Si hay un truco para construir un universo, es seguramente el de la complejidad emergente. Con solo un puñado de partículas elementales, la naturaleza genera la notable variedad de átomos que puebla la tabla periódica de los elementos, y de la combinación de estos elementos surge el marasmo de moléculas que constituyen el mundo. Esta complejidad es “emergente” porque no somos capaces de predecirla de la mera lista de componentes básicos que subyacen a ella.
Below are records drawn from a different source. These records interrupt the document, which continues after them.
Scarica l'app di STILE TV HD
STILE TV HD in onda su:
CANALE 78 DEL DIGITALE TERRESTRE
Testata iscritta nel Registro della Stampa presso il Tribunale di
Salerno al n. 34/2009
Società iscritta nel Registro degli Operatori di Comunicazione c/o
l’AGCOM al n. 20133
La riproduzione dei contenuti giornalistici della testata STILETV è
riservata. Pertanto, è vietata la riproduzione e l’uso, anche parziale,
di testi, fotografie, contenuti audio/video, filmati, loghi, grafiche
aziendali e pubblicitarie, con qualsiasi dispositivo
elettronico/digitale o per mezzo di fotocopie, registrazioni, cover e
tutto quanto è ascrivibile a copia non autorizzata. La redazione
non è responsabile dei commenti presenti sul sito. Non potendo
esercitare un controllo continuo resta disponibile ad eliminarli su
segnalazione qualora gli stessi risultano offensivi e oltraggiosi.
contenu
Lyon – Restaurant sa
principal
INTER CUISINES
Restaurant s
Por expresarlo con un haiku zen, ni el nitrógeno (N) ni el hidrógeno (H) huelen a amoniaco (NH3).

La vida es seguramente el fenómeno emergente por antonomasia. Los seres vivos estamos hechos de las mismas partículas elementales y los mismos átomos que el suelo que pisamos o el aire que respiramos, pero la explosión combinatoria de esos ladrillos básicos nos convierte en unos objetos estrictamente impredecibles. Los humanos somos un producto de la historia, de una evolución y una adaptación al entorno local que habrán sido distintos en cualquier otro planeta, y que por tanto no esperamos hallar en otro barrio de la galaxia inmensa que nos acoge. Es seguro que, si encontramos vida en otro lugar del cosmos, estará hecha de las mismas partículas y átomos, pero igual de seguro es que no habrá producido nada similar a un ser humano. Este es el error más clásico, y más gordo, de la ciencia ficción convencional. Para caracterizar un marciano, se coge un humano, se le ponen las orejas de punta y hasta luego, George Lucas.

El hilo de Ariadna para orientarse en ese laberinto evolutivo es la forma: la forma de las moléculas, del ADN, de las proteínas y de los complejos de proteínas que forman esas geometrías hechiceras y eficaces.